それはこの番組が、できるだけ、単なる「目」として、その場を映すようにしているからなんじゃないかと思う。ドラマを無理に作り出そうとしていないのだ。その場にあるものを、その場にあるままに、その場にたまたまあった「目」として、ただただ素直に映し出しているだけなのだ。ジャッジを含まない、公正な「目」。いや、もちろん番組だから、多少の作為はあるのだろうが(そして時折それを感じることもあるのだが)、それでも他の番組に比べれば、圧倒的にそれが少ない。「神の視点」に近いところから撮られた番組だと思う。ってちょっと褒めすぎか。

 

注文していた結婚指輪を深夜の郵便局まで受け取りに来た役者志望の男性、生き方の軸となるものを探しに巨大書店をうろうろする失業中の青年、満開の桜の樹の下で「十日前に離婚したばかりなんですよ」とつぶやく中年女性と、「いろいろあるさ」とお酒で笑い飛ばす仲間たち、仕事終わりに朝っぱらから一人で4時間もお酒を飲み、最後にはラーメン鉢に頭を突っ込んで眠ってしまった還暦の男性……。全然美しくなんかない、寂しくて悲しくてすえた臭いのする、街で実際にすれ違ったら思わず目を背けて見なかったことにしてしまうだろう、そんな人々の生活のくだらない一場面。
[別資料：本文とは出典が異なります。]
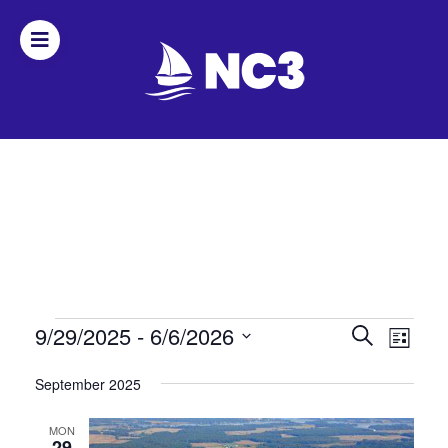
Join
Home
About
Fleet
Officers
Events
Events
9/29/2025
 - 
6/6/2026
Even
Search
List
Search
View
Select
By-
September 2025
date.
and
Navi
laws
Views
MON
29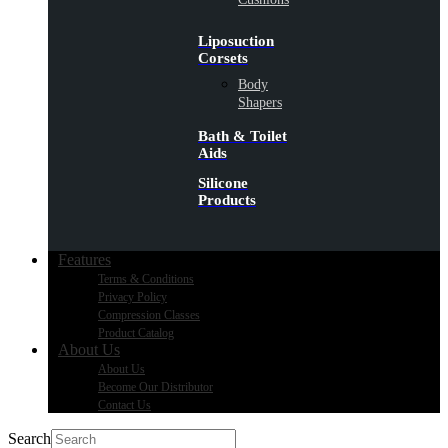
Liposuction
Corsets
Body
Shapers
Bath & Toilet
Aids
Silicone
Products
Features
Terms & Conditions
Privacy Policy
Compression Classes
Product Catalog
About Us
About Us
Become Our Distributor
Contact Us
Search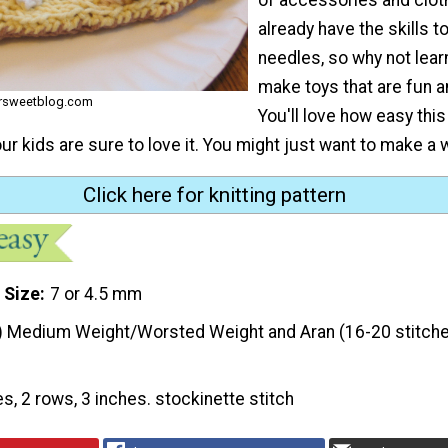
already have the skills t
needles, so why not lear
make toys that are fun a
ersweetblog.com
You'll love how easy thi
our kids are sure to love it. You might just want to make a 
Click here for knitting pattern
 Size
7 or 4.5 mm
) Medium Weight/Worsted Weight and Aran (16-20 stitche
es, 2 rows, 3 inches. stockinette stitch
だけど、どんなに「くだらない」場面だって、神さまのいるところから見れば、きっとすべてが美しく、愛おしく思えることだろう。「神の視点」はそのまま「死者の視点」に言いかえてもいいかもしれない。死んだ人から見れば、生きている人たちのあれやこれやは、そのすべてが、善も悪も清も濁も苦も楽も山も谷もぜんぶぜんぶひっくるめて本当にすべてが、とてつもなく愛おしく思えることだろう。肉体を持ったままにそんな視点からこの世を眺めて生きていきたいものだが……それがなかなか難しいから、私は毎週この番組を観るのだろうな、なんてことを思う。

 

なんだか全体的にNHKの回し者のような文章になってしまったが……。ちなみに私が観たいのは四国の遍路宿の72時間。スタッフさん、いかがですか?